## WHAT YOU NEED TO DO
Output every line of the material exactly, omitting images.

━━ EXTRACTED DATA

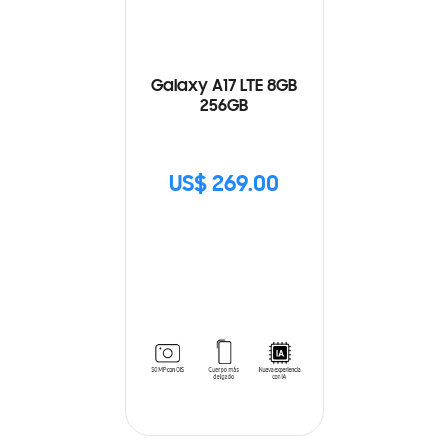
Galaxy A17 LTE 8GB
256GB
US$ 269.00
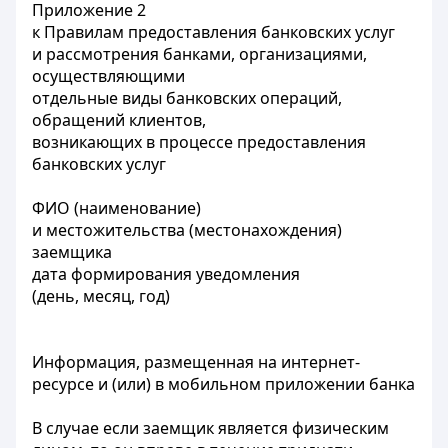
Приложение 2
к Правилам предоставления банковских услуг
и рассмотрения банками, организациями,
осуществляющими
отдельные виды банковских операций,
обращений клиентов,
возникающих в процессе предоставления
банковских услуг
ФИО (наименование)
и местожительства (местонахождения)
заемщика
дата формирования уведомления
(день, месяц, год)
Информация, размещенная на интернет-
ресурсе и (или) в мобильном приложении банка
В
случае если заемщик является физическим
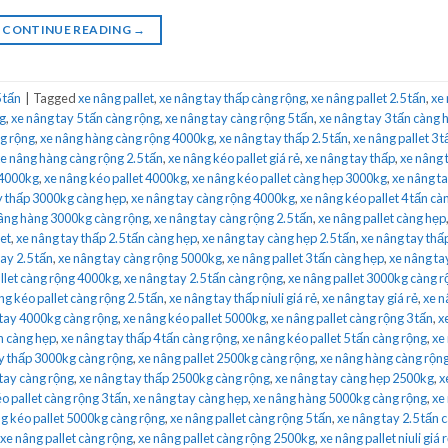
CONTINUE READING
→
 tấn
|
Tagged
xe nâng pallet
,
xe nâng tay thấp càng rộng
,
xe nâng pallet 2.5 tấn
,
xe
kg
,
xe nâng tay 5 tấn càng rộng
,
xe nâng tay càng rộng 5 tấn
,
xe nâng tay 3 tấn càng 
ng rộng
,
xe nâng hàng càng rộng 4000kg
,
xe nâng tay thấp 2.5 tấn
,
xe nâng pallet 3 
e nâng hàng càng rộng 2.5 tấn
,
xe nâng kéo pallet giá rẻ
,
xe nâng tay thấp
,
xe nâng 
 4000kg
,
xe nâng kéo pallet 4000kg
,
xe nâng kéo pallet càng hẹp 3000kg
,
xe nâng t
y thấp 3000kg càng hẹp
,
xe nâng tay càng rộng 4000kg
,
xe nâng kéo pallet 4 tấn cà
âng hàng 3000kg càng rộng
,
xe nâng tay càng rộng 2.5 tấn
,
xe nâng pallet càng hẹp
et
,
xe nâng tay thấp 2.5 tấn càng hẹp
,
xe nâng tay càng hẹp 2.5 tấn
,
xe nâng tay thấp
ay 2.5 tấn
,
xe nâng tay càng rộng 5000kg
,
xe nâng pallet 3 tấn càng hẹp
,
xe nâng ta
llet càng rộng 4000kg
,
xe nâng tay 2.5 tấn càng rộng
,
xe nâng pallet 3000kg càng r
ng kéo pallet càng rộng 2.5 tấn
,
xe nâng tay thấp niuli giá rẻ
,
xe nâng tay giá rẻ
,
xe n
 tay 4000kg càng rộng
,
xe nâng kéo pallet 5000kg
,
xe nâng pallet càng rộng 3 tấn
,
x
n càng hẹp
,
xe nâng tay thấp 4 tấn càng rộng
,
xe nâng kéo pallet 5 tấn càng rộng
,
xe
y thấp 3000kg càng rộng
,
xe nâng pallet 2500kg càng rộng
,
xe nâng hàng càng rộn
tay càng rộng
,
xe nâng tay thấp 2500kg càng rộng
,
xe nâng tay càng hẹp 2500kg
,
x
o pallet càng rộng 3 tấn
,
xe nâng tay càng hẹp
,
xe nâng hàng 5000kg càng rộng
,
xe
g kéo pallet 5000kg càng rộng
,
xe nâng pallet càng rộng 5 tấn
,
xe nâng tay 2.5 tấn 
xe nâng pallet càng rộng
,
xe nâng pallet càng rộng 2500kg
,
xe nâng pallet niuli giá 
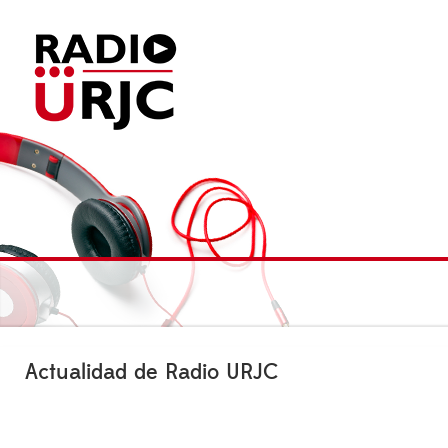
Actualidad de Radio URJC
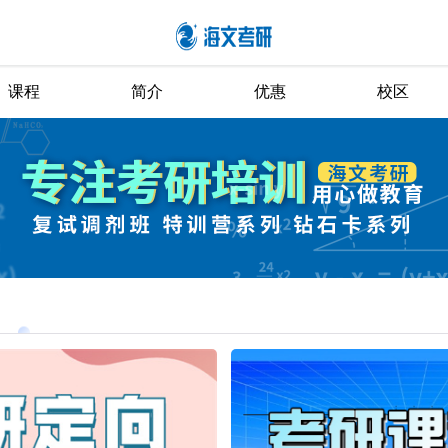
课程
简介
优惠
校区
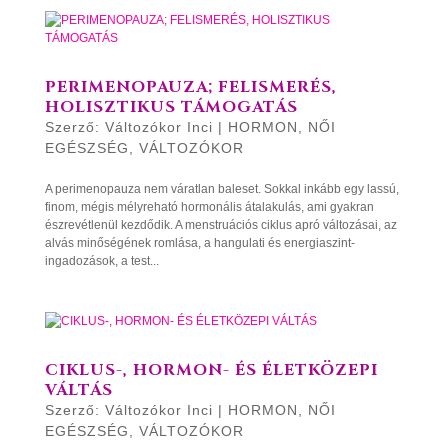
PERIMENOPAUZA; FELISMERÉS,
HOLISZTIKUS TÁMOGATÁS
Szerző:
Változókor Inci
|
HORMON
,
NŐI
EGÉSZSÉG
,
VÁLTOZÓKOR
A perimenopauza nem váratlan baleset. Sokkal inkább egy lassú,
finom, mégis mélyreható hormonális átalakulás, ami gyakran
észrevétlenül kezdődik. A menstruációs ciklus apró változásai, az
alvás minőségének romlása, a hangulati és energiaszint-
ingadozások, a test...
CIKLUS-, HORMON- ÉS ÉLETKÖZEPI
VÁLTÁS
Szerző:
Változókor Inci
|
HORMON
,
NŐI
EGÉSZSÉG
,
VÁLTOZÓKOR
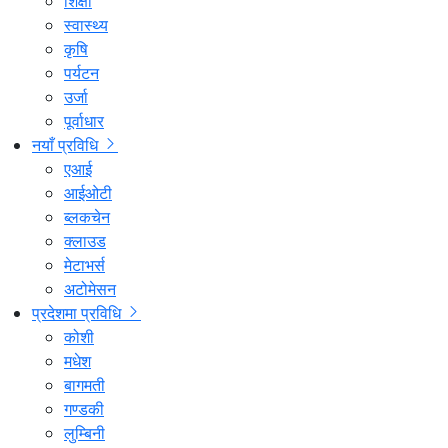
शिक्षा
स्वास्थ्य
कृषि
पर्यटन
उर्जा
पूर्वाधार
नयाँ प्रविधि
एआई
आईओटी
ब्लकचेन
क्लाउड
मेटाभर्स
अटोमेसन
प्रदेशमा प्रविधि
कोशी
मधेश
बागमती
गण्डकी
लुम्बिनी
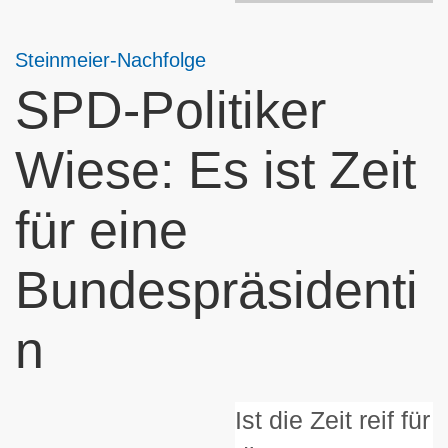
Steinmeier-Nachfolge
SPD-Politiker
Wiese: Es ist Zeit
für eine
Bundespräsidenti
n
Ist die Zeit reif für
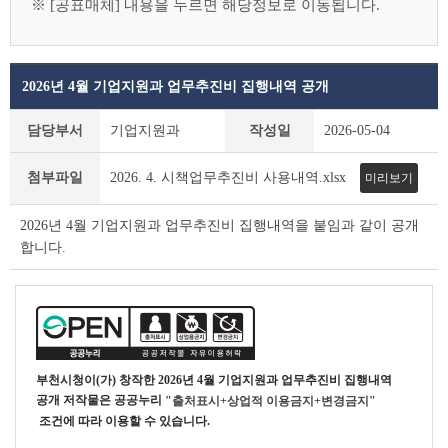
※ [공표매체] 내용을 누르면 해당정보로 이동됩니다.
2026년 4월 기업지원과 업무추진비 집행내역 공개
사
담당부서
기업지원과
작성일
2026-05-04
전
정
첨부파일
2026. 4. 시책업무추진비 사용내역.xlsx
미리보기
보
공
표
2026년 4월 기업지원과 업무추진비 집행내역을 붙임과 같이 공개
상
합니다.
세
조
회
테
이
블
부천시청
이(가) 창작한
2026년 4월 기업지원과 업무추진비 집행내역
공개
저작물은 공공누리
"출처표시+상업적 이용금지+변경금지"
조건에 따라 이용할 수 있습니다.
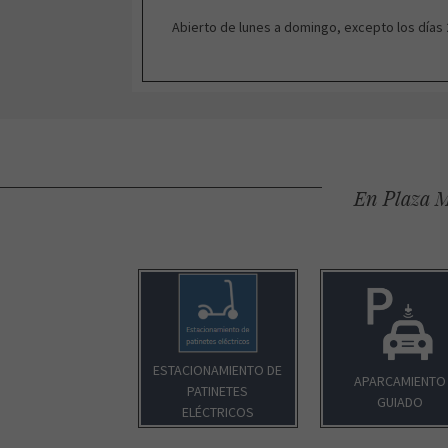
Abierto de lunes a domingo, excepto los días 
En Plaza M
ESTACIONAMIENTO DE
APARCAMIENTO
PATINETES
GUIADO
ELÉCTRICOS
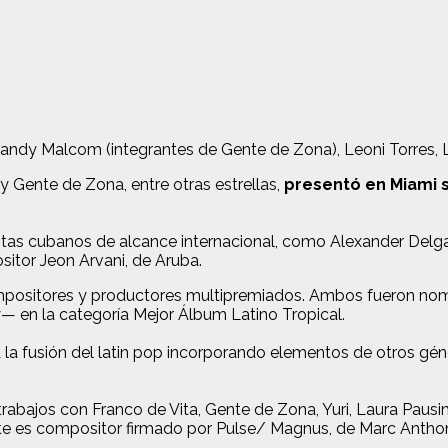
ndy Malcom (integrantes de Gente de Zona), Leoni Torres, L
y Gente de Zona, entre otras estrellas,
presentó en Miami s
istas cubanos de alcance internacional, como Alexander Delg
itor Jeon Arvani, de Aruba.
compositores y productores multipremiados. Ambos fueron n
 en la categoría Mejor Álbum Latino Tropical.
a fusión del latin pop incorporando elementos de otros géne
bajos con Franco de Vita, Gente de Zona, Yuri, Laura Pausini,
lmente es compositor firmado por Pulse/ Magnus, de Marc An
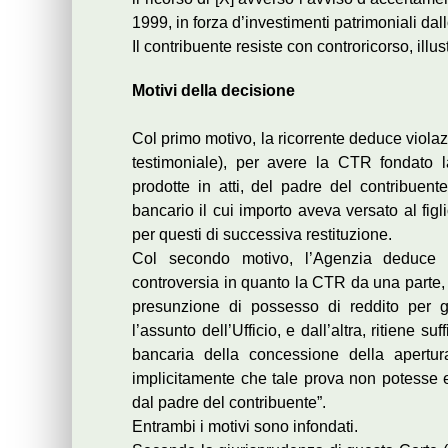
1999, in forza d’investimenti patrimoniali dal
Il contribuente resiste con controricorso, ill
Motivi della decisione
Col primo motivo, la ricorrente deduce violazi
testimoniale), per avere la CTR fondato la
prodotte in atti, del padre del contribuent
bancario il cui importo aveva versato al figl
per questi di successiva restituzione.
Col secondo motivo, l’Agenzia deduce in
controversia in quanto la CTR da una parte, 
presunzione di possesso di reddito per gl
l’assunto dell’Ufficio, e dall’altra, ritiene s
bancaria della concessione della apertur
implicitamente che tale prova non potesse e
dal padre del contribuente”.
Entrambi i motivi sono infondati.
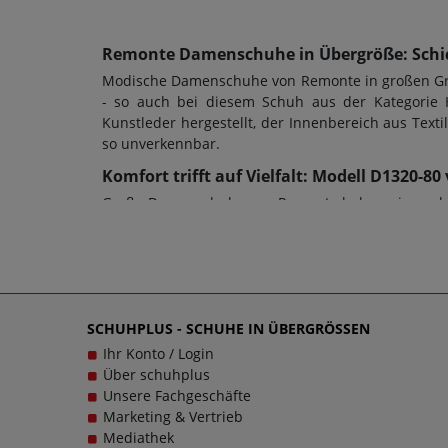
Remonte Damenschuhe in Übergröße: Schic
Modische Damenschuhe von Remonte in großen Größ
- so auch bei diesem Schuh aus der Kategorie 
Kunstleder hergestellt, der Innenbereich aus Te
so unverkennbar.
Komfort trifft auf Vielfalt: Modell D1320-
Große Damenschuhe von Remonte haben eine sehr g
allem auch die Schuhweite ein entscheidendes Kr
werden und es ist ein Plateau-Absatz mit einer 
von Halbschuhe sowie jeder anderen Schuhart sol
Verschlussart: Schnürung, Wechselfußbett: Ja. S
kontaktieren Sie gerne den Kundensupport, denn e
SCHUHPLUS - SCHUHE IN ÜBERGRÖSSEN
sollen große Schuhe von Remonte für Damen schlic
Ihr Konto / Login
Über schuhplus
Unsere Fachgeschäfte
Marketing & Vertrieb
Mediathek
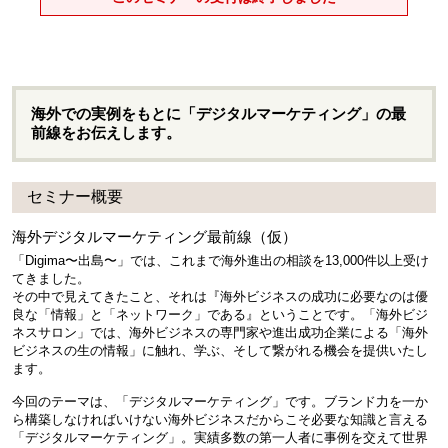
海外での実例をもとに「デジタルマーケティング」の最
前線をお伝えします。
セミナー概要
海外デジタルマーケティング最前線（仮）
「Digima〜出島〜」では、これまで海外進出の相談を13,000件以上受け
てきました。
その中で見えてきたこと、それは『海外ビジネスの成功に必要なのは優
良な「情報」と「ネットワーク」である』ということです。「海外ビジ
ネスサロン」では、海外ビジネスの専門家や進出成功企業による「海外
ビジネスの生の情報」に触れ、学ぶ、そして繋がれる機会を提供いたし
ます。
今回のテーマは、「デジタルマーケティング」です。ブランド力を一か
ら構築しなければいけない海外ビジネスだからこそ必要な知識と言える
「デジタルマーケティング」。実績多数の第一人者に事例を交えて世界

━━━━

## REPLY
Galaxy A17 LTE 8GB
256GB
US$ 269.00
Приложение 2
к Правилам предоставления банковских услуг
и рассмотрения банками, организациями,
осуществляющими
отдельные виды банковских операций,
обращений клиентов,
возникающих в процессе предоставления
банковских услуг
ФИО (наименование)
и местожительства (местонахождения)
заемщика
дата формирования уведомления
(день, месяц, год)
Информация, размещенная на интернет-
ресурсе и (или) в мобильном приложении банка
В
случае если заемщик является физическим
CONTINUE READING
→
 tấn
|
Tagged
xe nâng pallet
,
xe nâng tay thấp càng rộng
,
xe nâng pallet 2.5 tấn
,
xe
kg
,
xe nâng tay 5 tấn càng rộng
,
xe nâng tay càng rộng 5 tấn
,
xe nâng tay 3 tấn càng 
ng rộng
,
xe nâng hàng càng rộng 4000kg
,
xe nâng tay thấp 2.5 tấn
,
xe nâng pallet 3 
e nâng hàng càng rộng 2.5 tấn
,
xe nâng kéo pallet giá rẻ
,
xe nâng tay thấp
,
xe nâng 
 4000kg
,
xe nâng kéo pallet 4000kg
,
xe nâng kéo pallet càng hẹp 3000kg
,
xe nâng t
y thấp 3000kg càng hẹp
,
xe nâng tay càng rộng 4000kg
,
xe nâng kéo pallet 4 tấn cà
âng hàng 3000kg càng rộng
,
xe nâng tay càng rộng 2.5 tấn
,
xe nâng pallet càng hẹp
et
,
xe nâng tay thấp 2.5 tấn càng hẹp
,
xe nâng tay càng hẹp 2.5 tấn
,
xe nâng tay thấp
ay 2.5 tấn
,
xe nâng tay càng rộng 5000kg
,
xe nâng pallet 3 tấn càng hẹp
,
xe nâng ta
llet càng rộng 4000kg
,
xe nâng tay 2.5 tấn càng rộng
,
xe nâng pallet 3000kg càng r
ng kéo pallet càng rộng 2.5 tấn
,
xe nâng tay thấp niuli giá rẻ
,
xe nâng tay giá rẻ
,
xe n
 tay 4000kg càng rộng
,
xe nâng kéo pallet 5000kg
,
xe nâng pallet càng rộng 3 tấn
,
x
n càng hẹp
,
xe nâng tay thấp 4 tấn càng rộng
,
xe nâng kéo pallet 5 tấn càng rộng
,
xe
y thấp 3000kg càng rộng
,
xe nâng pallet 2500kg càng rộng
,
xe nâng hàng càng rộn
tay càng rộng
,
xe nâng tay thấp 2500kg càng rộng
,
xe nâng tay càng hẹp 2500kg
,
x
o pallet càng rộng 3 tấn
,
xe nâng tay càng hẹp
,
xe nâng hàng 5000kg càng rộng
,
xe
g kéo pallet 5000kg càng rộng
,
xe nâng pallet càng rộng 5 tấn
,
xe nâng tay 2.5 tấn 
xe nâng pallet càng rộng
,
xe nâng pallet càng rộng 2500kg
,
xe nâng pallet niuli giá 
Actualidad de Radio URJC
课程
简介
优惠
校区
PERIMENOPAUZA; FELISMERÉS,
HOLISZTIKUS TÁMOGATÁS
Szerző:
Változókor Inci
|
HORMON
,
NŐI
EGÉSZSÉG
,
VÁLTOZÓKOR
A perimenopauza nem váratlan baleset. Sokkal inkább egy lassú,
finom, mégis mélyreható hormonális átalakulás, ami gyakran
észrevétlenül kezdődik. A menstruációs ciklus apró változásai, az
alvás minőségének romlása, a hangulati és energiaszint-
ingadozások, a test...
CIKLUS-, HORMON- ÉS ÉLETKÖZEPI
VÁLTÁS
Szerző:
Változókor Inci
|
HORMON
,
NŐI
EGÉSZSÉG
,
VÁLTOZÓKOR
शिक्षा
स्वास्थ्य
कृषि
पर्यटन
उर्जा
पूर्वाधार
नयाँ प्रविधि
एआई
आईओटी
ब्लकचेन
क्लाउड
मेटाभर्स
अटोमेसन
प्रदेशमा प्रविधि
कोशी
मधेश
बागमती
गण्डकी
लुम्बिनी
Steinmeier-Nachfolge
SPD-Politiker
Wiese: Es ist Zeit
für eine
Bundespräsidenti
n
Ist die Zeit reif für
※ [공표매체] 내용을 누르면 해당정보로 이동됩니다.
2026년 4월 기업지원과 업무추진비 집행내역 공개
사
담당부서
기업지원과
작성일
2026-05-04
전
정
첨부파일
2026. 4. 시책업무추진비 사용내역.xlsx
미리보기
보
공
표
2026년 4월 기업지원과 업무추진비 집행내역을 붙임과 같이 공개
상
합니다.
세
조
회
테
이
블
부천시청
이(가) 창작한
2026년 4월 기업지원과 업무추진비 집행내역
공개
저작물은 공공누리
"출처표시+상업적 이용금지+변경금지"
조건에 따라 이용할 수 있습니다.
Abierto de lunes a domingo, excepto los días 
En Plaza M
ESTACIONAMIENTO DE
APARCAMIENTO
PATINETES
GUIADO
ELÉCTRICOS
ndy Malcom (integrantes de Gente de Zona), Leoni Torres, L
y Gente de Zona, entre otras estrellas,
presentó en Miami s
istas cubanos de alcance internacional, como Alexander Delg
itor Jeon Arvani, de Aruba.
compositores y productores multipremiados. Ambos fueron n
 en la categoría Mejor Álbum Latino Tropical.
a fusión del latin pop incorporando elementos de otros géne
bajos con Franco de Vita, Gente de Zona, Yuri, Laura Pausini,
lmente es compositor firmado por Pulse/ Magnus, de Marc An
1999, in forza d’investimenti patrimoniali dal
Il contribuente resiste con controricorso, ill
Motivi della decisione
Col primo motivo, la ricorrente deduce violazi
testimoniale), per avere la CTR fondato la
prodotte in atti, del padre del contribuent
bancario il cui importo aveva versato al figl
per questi di successiva restituzione.
Col secondo motivo, l’Agenzia deduce in
controversia in quanto la CTR da una parte, 
presunzione di possesso di reddito per gl
l’assunto dell’Ufficio, e dall’altra, ritiene s
bancaria della concessione della apertur
implicitamente che tale prova non potesse e
dal padre del contribuente”.
Entrambi i motivi sono infondati.
Remonte Damenschuhe in Übergröße: Schic
Modische Damenschuhe von Remonte in großen Größ
- so auch bei diesem Schuh aus der Kategorie 
Kunstleder hergestellt, der Innenbereich aus Te
so unverkennbar.
Komfort trifft auf Vielfalt: Modell D1320-
Große Damenschuhe von Remonte haben eine sehr g
allem auch die Schuhweite ein entscheidendes Kr
werden und es ist ein Plateau-Absatz mit einer 
von Halbschuhe sowie jeder anderen Schuhart sol
Verschlussart: Schnürung, Wechselfußbett: Ja. S
kontaktieren Sie gerne den Kundensupport, denn e
SCHUHPLUS - SCHUHE IN ÜBERGRÖSSEN
sollen große Schuhe von Remonte für Damen schlic
Ihr Konto / Login
Über schuhplus
Unsere Fachgeschäfte
Marketing & Vertrieb
Mediathek
海外での実例をもとに「デジタルマーケティング」の最
前線をお伝えします。
セミナー概要
海外デジタルマーケティング最前線（仮）
「Digima〜出島〜」では、これまで海外進出の相談を13,000件以上受け
てきました。
その中で見えてきたこと、それは『海外ビジネスの成功に必要なのは優
良な「情報」と「ネットワーク」である』ということです。「海外ビジ
ネスサロン」では、海外ビジネスの専門家や進出成功企業による「海外
ビジネスの生の情報」に触れ、学ぶ、そして繋がれる機会を提供いたし
ます。
今回のテーマは、「デジタルマーケティング」です。ブランド力を一か
ら構築しなければいけない海外ビジネスだからこそ必要な知識と言える
「デジタルマーケティング」。実績多数の第一人者に事例を交えて世界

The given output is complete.